Supplied material.
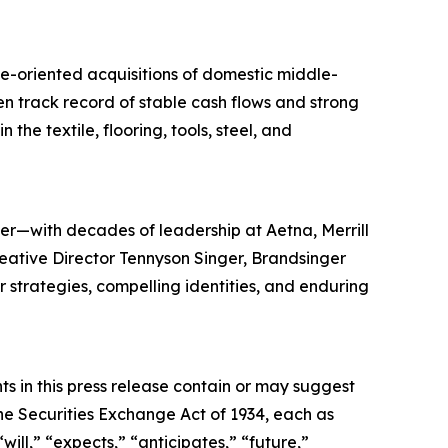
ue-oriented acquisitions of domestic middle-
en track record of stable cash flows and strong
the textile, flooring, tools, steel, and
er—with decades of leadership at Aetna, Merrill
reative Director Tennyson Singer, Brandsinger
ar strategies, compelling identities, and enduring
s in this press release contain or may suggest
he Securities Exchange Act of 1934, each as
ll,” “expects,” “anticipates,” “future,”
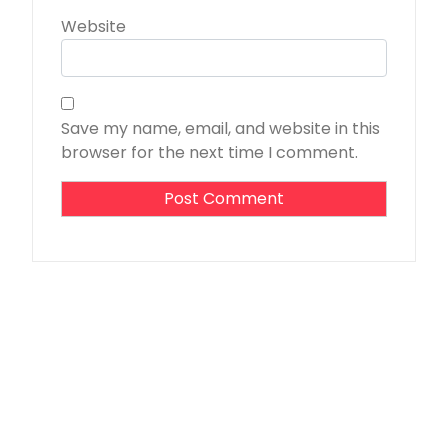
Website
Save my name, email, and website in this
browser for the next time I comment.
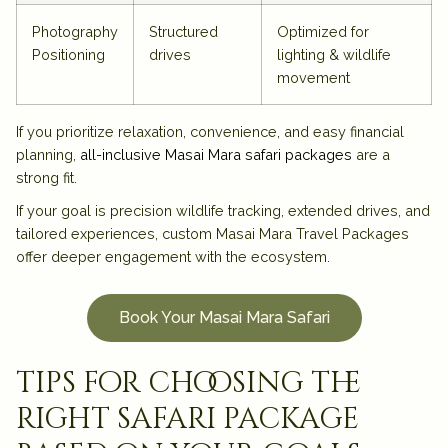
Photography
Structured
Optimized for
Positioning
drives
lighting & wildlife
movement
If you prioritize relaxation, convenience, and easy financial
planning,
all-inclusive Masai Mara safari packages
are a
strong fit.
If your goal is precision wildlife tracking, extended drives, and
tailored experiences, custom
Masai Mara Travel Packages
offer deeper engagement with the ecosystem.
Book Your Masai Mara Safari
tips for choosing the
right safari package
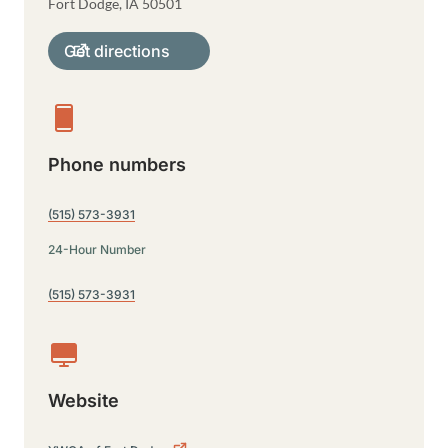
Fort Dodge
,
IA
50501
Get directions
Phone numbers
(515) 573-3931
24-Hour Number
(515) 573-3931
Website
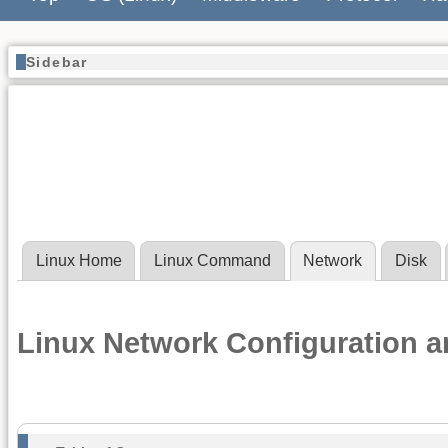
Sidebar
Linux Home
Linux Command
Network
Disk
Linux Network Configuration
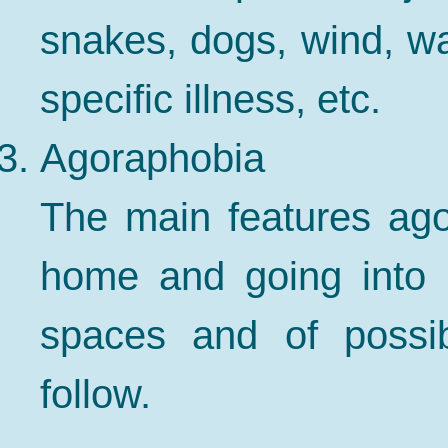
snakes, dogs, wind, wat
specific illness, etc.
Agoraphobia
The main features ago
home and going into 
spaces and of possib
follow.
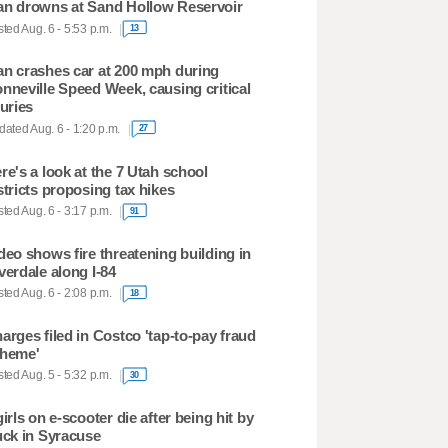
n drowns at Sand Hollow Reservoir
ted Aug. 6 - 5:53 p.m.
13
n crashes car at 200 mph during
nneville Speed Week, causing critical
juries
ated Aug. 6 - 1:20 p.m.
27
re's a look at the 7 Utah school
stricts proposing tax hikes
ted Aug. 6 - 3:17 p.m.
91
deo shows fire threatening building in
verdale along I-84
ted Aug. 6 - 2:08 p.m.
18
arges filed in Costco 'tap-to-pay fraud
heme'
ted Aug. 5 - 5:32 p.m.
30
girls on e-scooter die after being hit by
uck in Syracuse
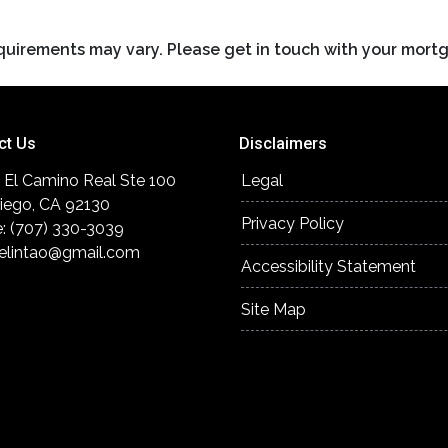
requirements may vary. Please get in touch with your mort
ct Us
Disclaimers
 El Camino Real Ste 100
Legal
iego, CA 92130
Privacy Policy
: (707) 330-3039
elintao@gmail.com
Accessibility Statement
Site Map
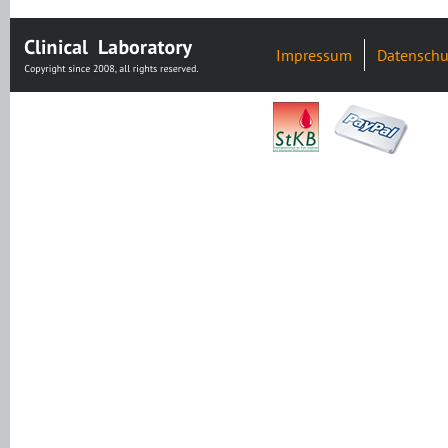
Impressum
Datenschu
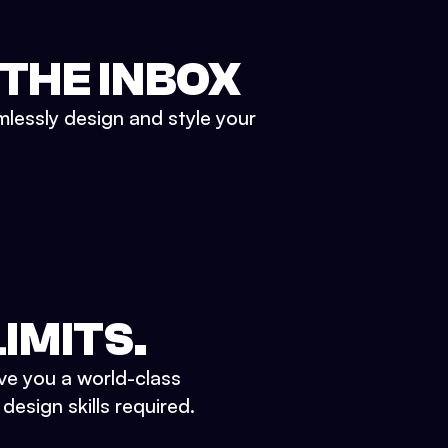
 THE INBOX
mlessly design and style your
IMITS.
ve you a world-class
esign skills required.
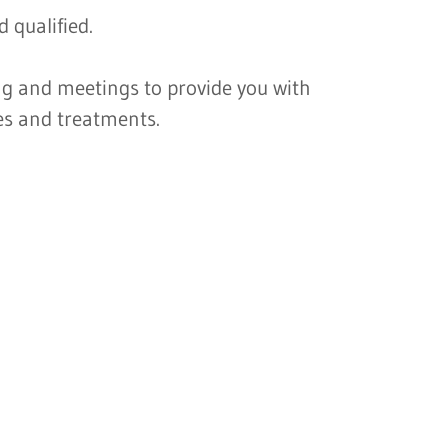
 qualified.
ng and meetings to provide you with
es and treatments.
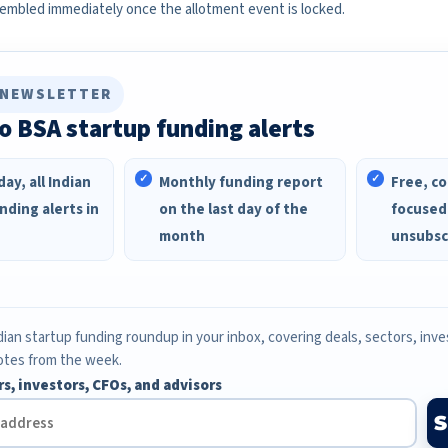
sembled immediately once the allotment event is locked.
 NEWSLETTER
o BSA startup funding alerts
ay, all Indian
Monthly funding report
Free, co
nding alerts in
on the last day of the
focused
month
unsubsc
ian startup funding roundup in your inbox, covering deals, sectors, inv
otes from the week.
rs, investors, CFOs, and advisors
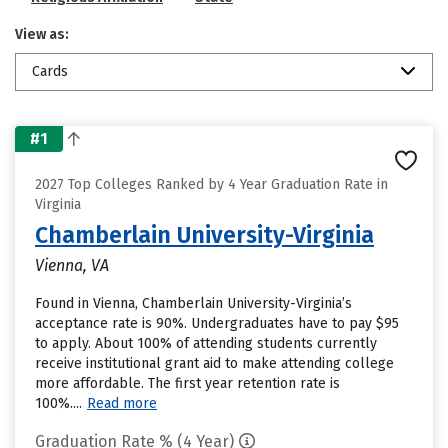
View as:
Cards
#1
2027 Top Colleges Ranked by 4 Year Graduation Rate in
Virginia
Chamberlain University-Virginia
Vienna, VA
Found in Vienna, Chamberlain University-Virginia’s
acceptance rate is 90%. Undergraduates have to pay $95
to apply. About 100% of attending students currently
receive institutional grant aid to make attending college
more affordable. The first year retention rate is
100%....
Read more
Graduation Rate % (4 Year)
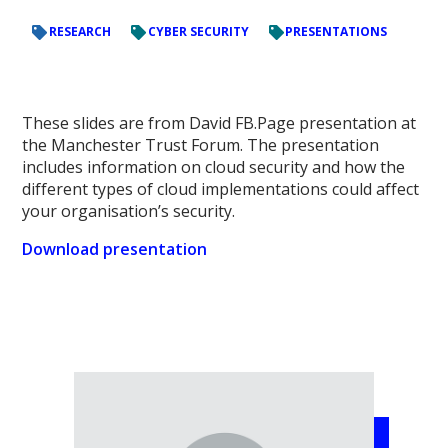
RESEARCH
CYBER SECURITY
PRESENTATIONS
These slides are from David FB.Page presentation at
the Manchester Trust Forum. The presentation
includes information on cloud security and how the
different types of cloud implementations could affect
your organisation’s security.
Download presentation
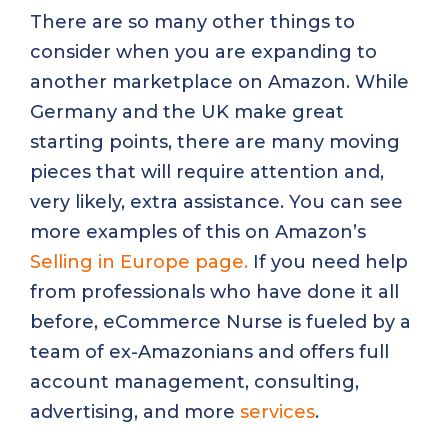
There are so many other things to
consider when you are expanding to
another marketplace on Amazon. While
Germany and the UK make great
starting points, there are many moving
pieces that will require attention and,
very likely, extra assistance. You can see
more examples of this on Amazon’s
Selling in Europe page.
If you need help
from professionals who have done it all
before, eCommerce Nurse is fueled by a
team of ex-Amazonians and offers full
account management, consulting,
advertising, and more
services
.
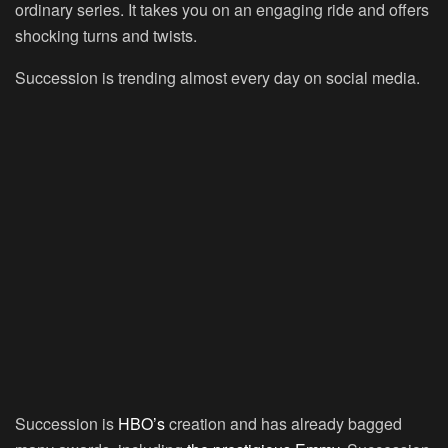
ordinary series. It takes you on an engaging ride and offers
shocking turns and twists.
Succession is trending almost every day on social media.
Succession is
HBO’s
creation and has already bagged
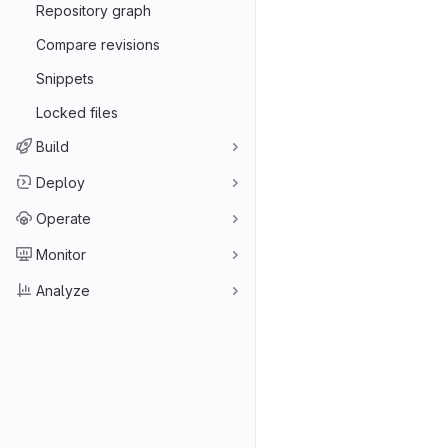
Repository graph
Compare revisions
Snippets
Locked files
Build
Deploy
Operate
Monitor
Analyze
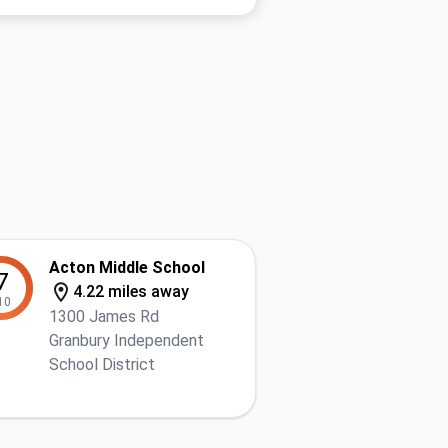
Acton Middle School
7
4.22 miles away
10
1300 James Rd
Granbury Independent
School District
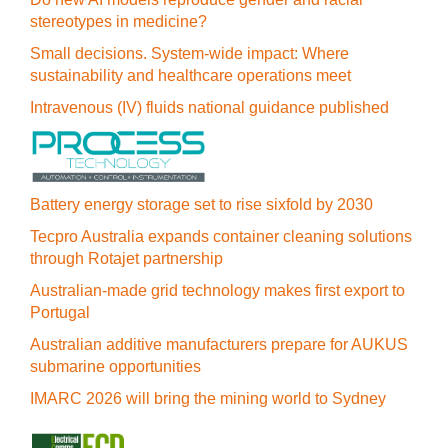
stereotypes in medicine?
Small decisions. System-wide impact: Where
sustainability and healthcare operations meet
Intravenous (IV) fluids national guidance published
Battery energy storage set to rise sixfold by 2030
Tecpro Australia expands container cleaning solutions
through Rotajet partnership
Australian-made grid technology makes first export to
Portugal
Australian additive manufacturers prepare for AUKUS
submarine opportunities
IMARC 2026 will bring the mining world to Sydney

Work to complete. Say again, word for word, the lines beginning at the top of the data and ending with the line that has "strong fit.". Skip the pictures.

Response to this task.
ue-oriented acquisitions of domestic middle-
en track record of stable cash flows and strong
the textile, flooring, tools, steel, and
er—with decades of leadership at Aetna, Merrill
reative Director Tennyson Singer, Brandsinger
ar strategies, compelling identities, and enduring
s in this press release contain or may suggest
he Securities Exchange Act of 1934, each as
ll,” “expects,” “anticipates,” “future,”
Website
Save my name, email, and website in this
browser for the next time I comment.
Photography
Structured
Optimized for
Positioning
drives
lighting & wildlife
movement
If you prioritize relaxation, convenience, and easy financial
planning,
all-inclusive Masai Mara safari packages
are a
strong fit.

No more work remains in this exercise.